Dataset entries
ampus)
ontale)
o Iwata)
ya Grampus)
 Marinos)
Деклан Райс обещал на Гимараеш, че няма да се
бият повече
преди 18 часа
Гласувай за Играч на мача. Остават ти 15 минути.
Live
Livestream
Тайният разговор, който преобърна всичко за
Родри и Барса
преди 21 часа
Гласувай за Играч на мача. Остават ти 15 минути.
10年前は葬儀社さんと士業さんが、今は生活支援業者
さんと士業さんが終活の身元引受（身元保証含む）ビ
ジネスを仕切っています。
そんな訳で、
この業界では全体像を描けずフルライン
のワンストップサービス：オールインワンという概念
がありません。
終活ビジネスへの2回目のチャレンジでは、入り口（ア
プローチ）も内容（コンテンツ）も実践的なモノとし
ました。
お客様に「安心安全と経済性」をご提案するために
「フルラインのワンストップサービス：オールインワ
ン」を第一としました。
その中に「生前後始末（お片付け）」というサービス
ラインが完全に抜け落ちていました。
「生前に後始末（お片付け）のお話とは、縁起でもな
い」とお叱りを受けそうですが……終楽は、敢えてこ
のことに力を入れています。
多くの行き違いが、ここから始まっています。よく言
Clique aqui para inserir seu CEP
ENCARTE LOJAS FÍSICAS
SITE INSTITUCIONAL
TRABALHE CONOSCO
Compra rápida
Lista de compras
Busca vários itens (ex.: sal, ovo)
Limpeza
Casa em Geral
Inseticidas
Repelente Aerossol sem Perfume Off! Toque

> _Work item_
Set down, exactly and in full, the lines from the one containing "のワンストップサービス：オールインワンという概念" through the end of the entries; no other line belongs.

> _Response for this exercise_
のワンストップサービス：オールインワンという概念
がありません。
終活ビジネスへの2回目のチャレンジでは、入り口（ア
プローチ）も内容（コンテンツ）も実践的なモノとし
ました。
お客様に「安心安全と経済性」をご提案するために
「フルラインのワンストップサービス：オールインワ
ン」を第一としました。
その中に「生前後始末（お片付け）」というサービス
ラインが完全に抜け落ちていました。
「生前に後始末（お片付け）のお話とは、縁起でもな
い」とお叱りを受けそうですが……終楽は、敢えてこ
のことに力を入れています。
多くの行き違いが、ここから始まっています。よく言
Clique aqui para inserir seu CEP
ENCARTE LOJAS FÍSICAS
SITE INSTITUCIONAL
TRABALHE CONOSCO
Compra rápida
Lista de compras
Busca vários itens (ex.: sal, ovo)
Limpeza
Casa em Geral
Inseticidas
Repelente Aerossol sem Perfume Off! Toque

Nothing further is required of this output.